This is a very old entry — images are small, formatting is off.
Originally launched in 1985 as La Chaîne Française, TFO (Télé-Française d’Ontario), as it was renamed in 1995, is a Canadian French-language educational and cultural public service television channel owned by the Government of Ontario. TFO has a dual focus on children programming as well as documentaries and other cultural programming for adults. The channel is now one component of the larger Groupe Média TFO, which produces web series and content for other partners. This February, TFO introduced a new identity designed by Toronto-based Lowe Roche.
Retaining the brand heritage while modernizing its feel, the new logo has taken on the shape of a flag to symbolize TFO’s strong emotional connection with French-speaking Ontario. The visuals embrace a bold colour scheme that encompasses the corporate colour purple as well as red, blue and lime green. As TFO does not carry any commercials but does air self-promotion material, this bold spectrum was selected by Lowe Roche to help break up the visuals and identify TFO’s diverse cultural content, which includes opera and ballet, arthouse films, social magazines and children’s programming.
— Lowe Roche Press Release
The previous logo was far too corporate-looking for a channel that catered to both children and adults and didn’t represent any kind of cultural bent. The new logo is still slightly ambiguous but the flag approach plays to a kind of national pride and it’s in application that the identity gathers some indie, cultural flavor. But first, the logo execution: As simple as it seems and with so few elements you would think it would be hard to get something wrong but that “TF” ligature is very unnatural and forced creating a very narrow counterspace when they were trying to solve the wider counterspace generated by the “T”. It’s not terrible and it took me a couple of glances at the logo to notice it but, once you do, it’s hard to keep your eyes off of it.

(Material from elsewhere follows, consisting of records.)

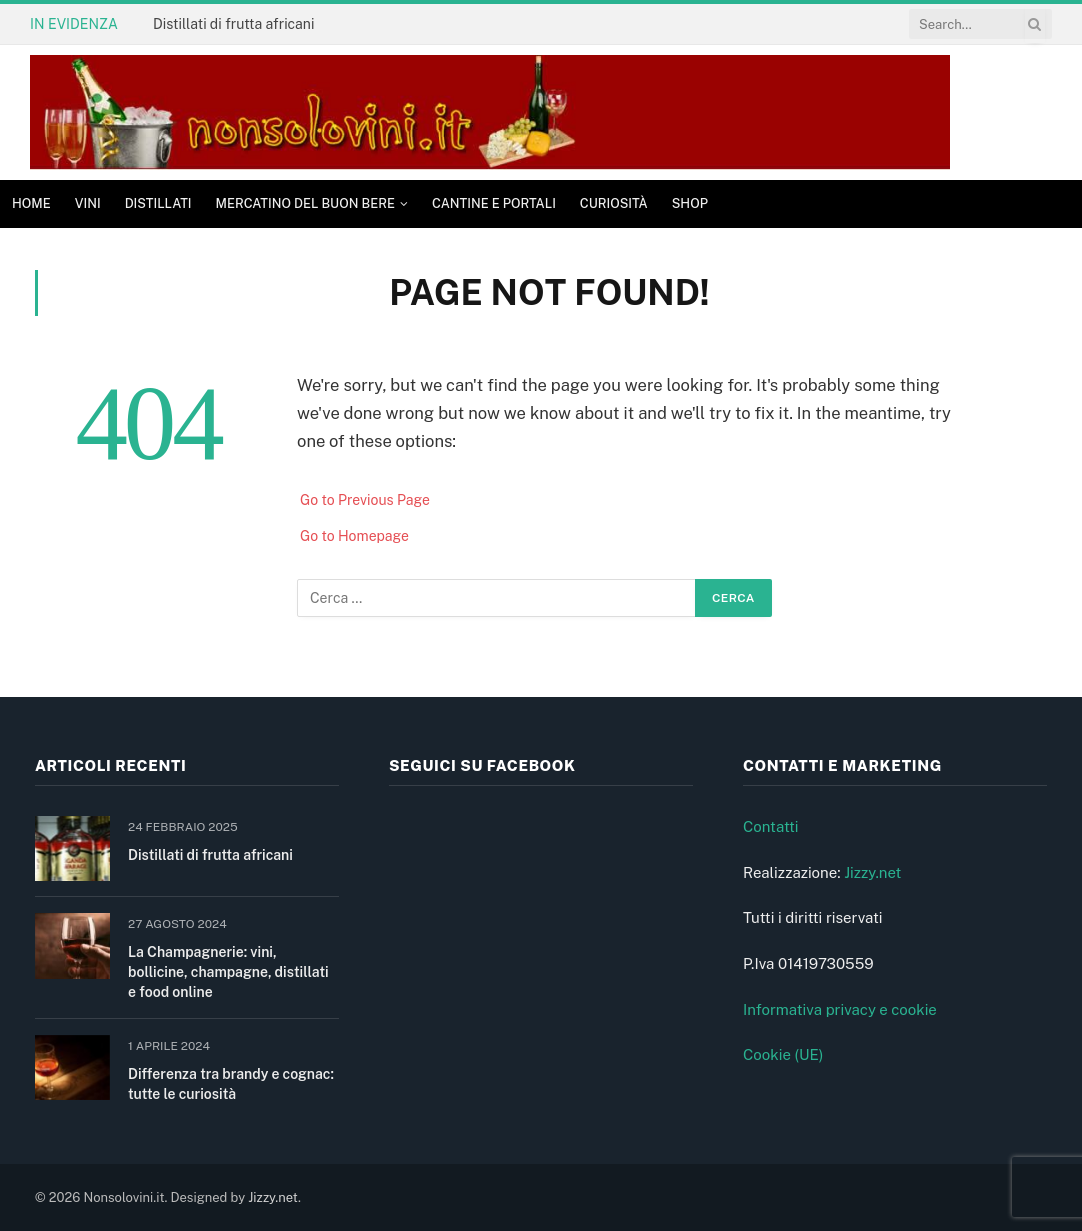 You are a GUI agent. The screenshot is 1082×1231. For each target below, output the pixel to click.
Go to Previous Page (365, 500)
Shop (690, 203)
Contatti (771, 826)
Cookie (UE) (783, 1054)
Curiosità (614, 203)
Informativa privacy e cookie (840, 1009)
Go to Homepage (354, 536)
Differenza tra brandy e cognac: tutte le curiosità (231, 1084)
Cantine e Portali (494, 203)
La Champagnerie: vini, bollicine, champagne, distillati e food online (228, 972)
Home (31, 203)
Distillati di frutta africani (233, 24)
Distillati (158, 203)
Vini (88, 203)
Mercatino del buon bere (305, 203)
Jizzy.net (872, 872) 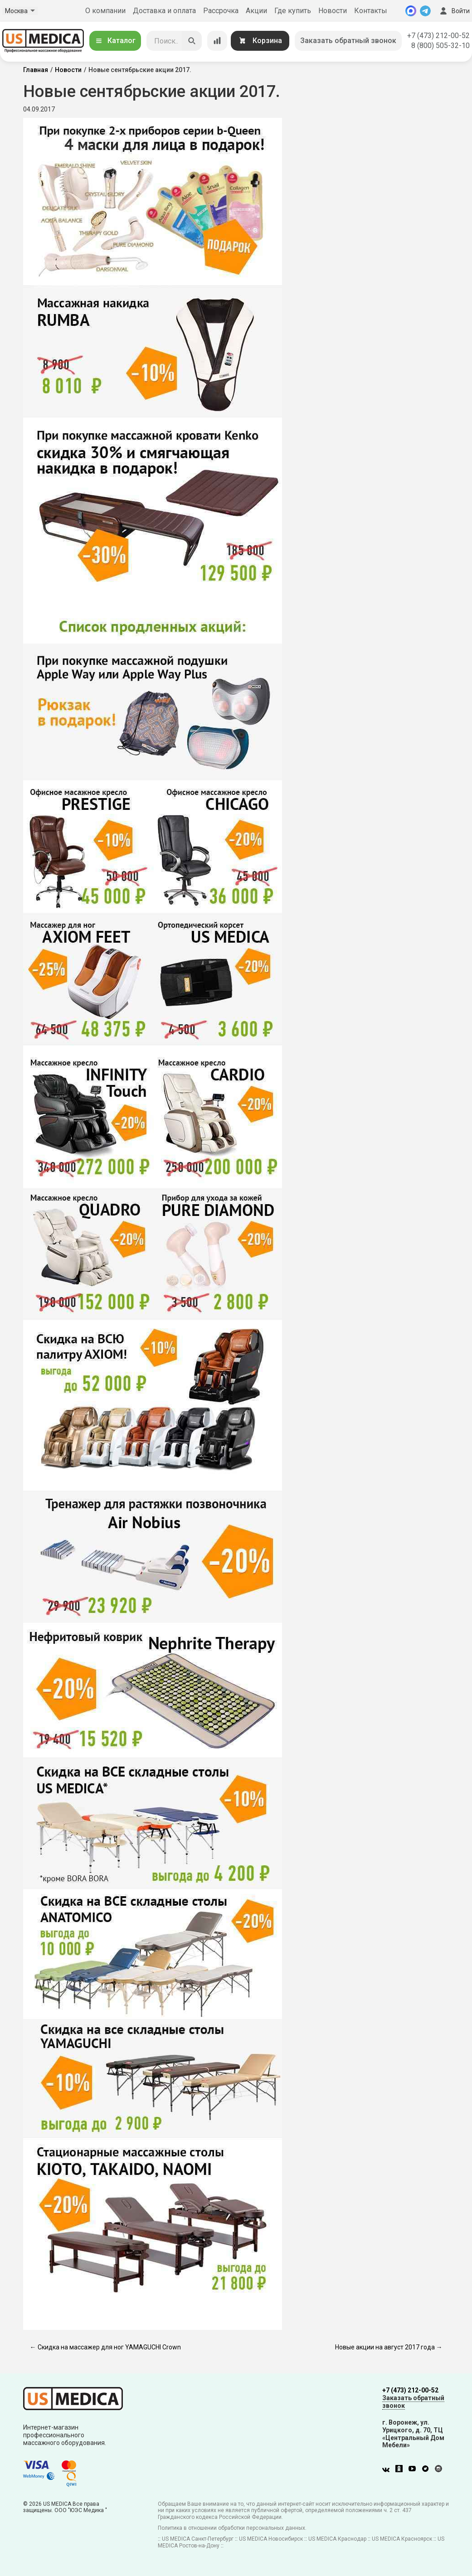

The on-air package is what makes this identity work. The use of heavy rules and repeating of the flag to highlight important words give it a restrained edgy look and, more impressively, those same elements work to frame both the adult and children programming (you can see the latter at the 0:50 mark in the video above). The logo animates in a couple of different ways on screen, sometimes it has a confusing peeling-sticker effect and other times it waves as the flag it’s meant to be. The peeling effect seems odd, but I guess it’s an easy effect to pull off, more than waving. The rest of the applications support the on-air look and add up to a nice redesign.